I believe it's more a problem at rclcpp level because I just tried with CycloneDDS and I hit the same issue.
thanks for checking, once it is confirmed, i guess we can move this issue to rclcpp.
I don't know why current implementation don't use shared pointer to save GuardCondition.
me neither, this is introduced on https://github.com/ros2/rclcpp/pull/1612. (in particular https://github.com/ros2/rclcpp/compare/b9bec69377dd3850c6db519a7af80a2eb1a9be31..2fc5501a09a17d286f9a68fa1e7bff4f8703cf1e) before addressing this, i want to confirm the problem 1st with reproducible environment if possible.

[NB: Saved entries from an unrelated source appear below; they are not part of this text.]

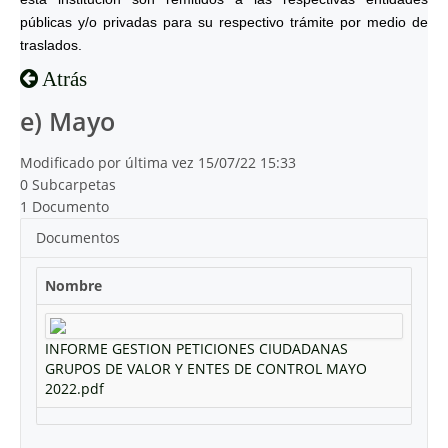
públicas y/o privadas para su respectivo trámite por medio de
traslados.
Atrás
e) Mayo
Modificado por última vez 15/07/22 15:33
0 Subcarpetas
1 Documento
Documentos
Nombre
INFORME GESTION PETICIONES CIUDADANAS
GRUPOS DE VALOR Y ENTES DE CONTROL MAYO
2022.pdf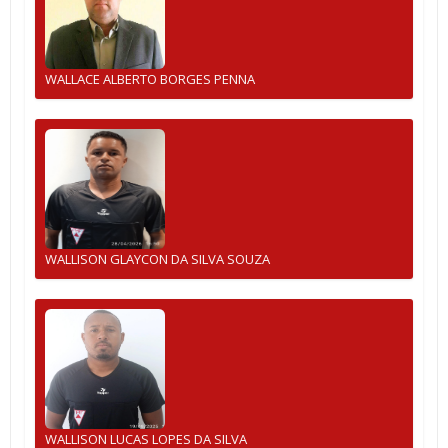
WALLACE ALBERTO BORGES PENNA
WALLISON GLAYCON DA SILVA SOUZA
WALLISON LUCAS LOPES DA SILVA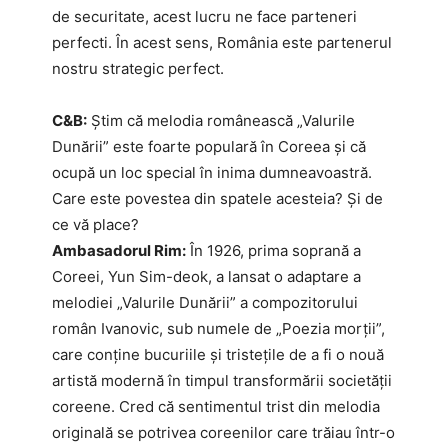
de securitate, acest lucru ne face parteneri
perfecti. În acest sens, România este partenerul
nostru strategic perfect.
C&B:
Știm că melodia românească „Valurile
Dunării” este foarte populară în Coreea și că
ocupă un loc special în inima dumneavoastră.
Care este povestea din spatele acesteia? Și de
ce vă place?
Ambasadorul Rim:
În 1926, prima soprană a
Coreei, Yun Sim-deok, a lansat o adaptare a
melodiei „Valurile Dunării” a compozitorului
român Ivanovic, sub numele de „Poezia morții”,
care conține bucuriile și tristețile de a fi o nouă
artistă modernă în timpul transformării societății
coreene. Cred că sentimentul trist din melodia
originală se potrivea coreenilor care trăiau într-o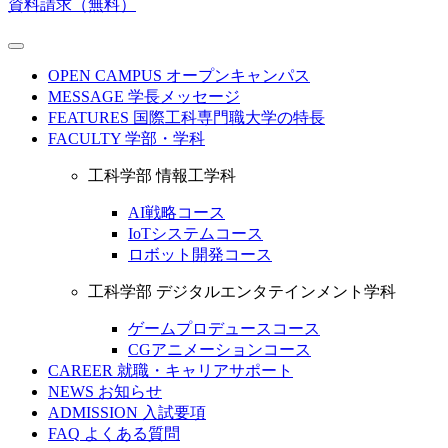
資料請求（無料）
OPEN CAMPUS
オープンキャンパス
MESSAGE
学長メッセージ
FEATURES
国際工科専門職大学の特長
FACULTY
学部・学科
工科学部 情報工学科
AI戦略コース
IoTシステムコース
ロボット開発コース
工科学部 デジタルエンタテインメント学科
ゲームプロデュースコース
CGアニメーションコース
CAREER
就職・キャリアサポート
NEWS
お知らせ
ADMISSION
入試要項
FAQ
よくある質問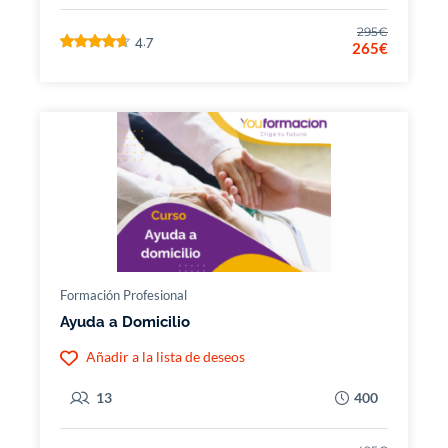
295€
4.7
265€
Formación Profesional
Ayuda a Domicilio
Añadir a la lista de deseos
13
400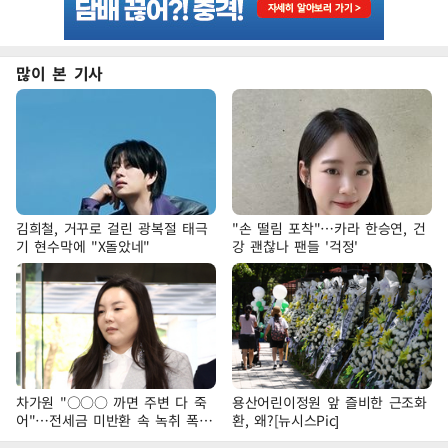
많이 본 기사
김희철, 거꾸로 걸린 광복절 태극
"손 떨림 포착"…카라 한승연, 건
기 현수막에 "X돌았네"
강 괜찮나 팬들 '걱정'
차가원 "○○○ 까면 주변 다 죽
용산어린이정원 앞 즐비한 근조화
어"…전세금 미반환 속 녹취 폭로
환, 왜?[뉴시스Pic]
파장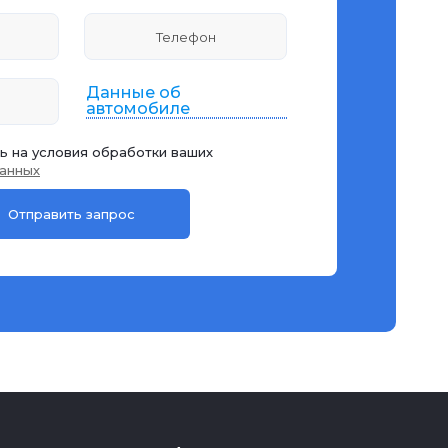
Данные об
автомобиле
ь на условия обработки ваших
анных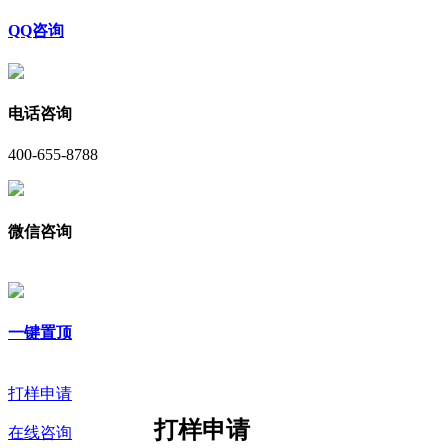
QQ咨询
电话咨询
400-655-8788
微信咨询
一键置顶
打样申请
打样申请
在线咨询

@fujitatomoya see linked rclcpp issue: https://github.com/ros2/rclcpp/issues/2455
It all started from there for me. There is attached a minimum example.
@sea-bass i believe that would be worth to give it a shot with current rolling branch, that includes https://github.com/ros2/rclcpp/pull/2142.
CC: @mjcarroll
@sea-bass i believe that would be worth to give it a shot with current rolling branch, that includes ros2/rclcpp#2142.
CC: @mjcarroll
Thank you for the update, and for the actual fix! This was a big PR.
@ezrabrooks @mikewrock Putting this on your radar if you guys are at some point updating MoveIt Pro to 24.04 at some point and would like to try FastDDS.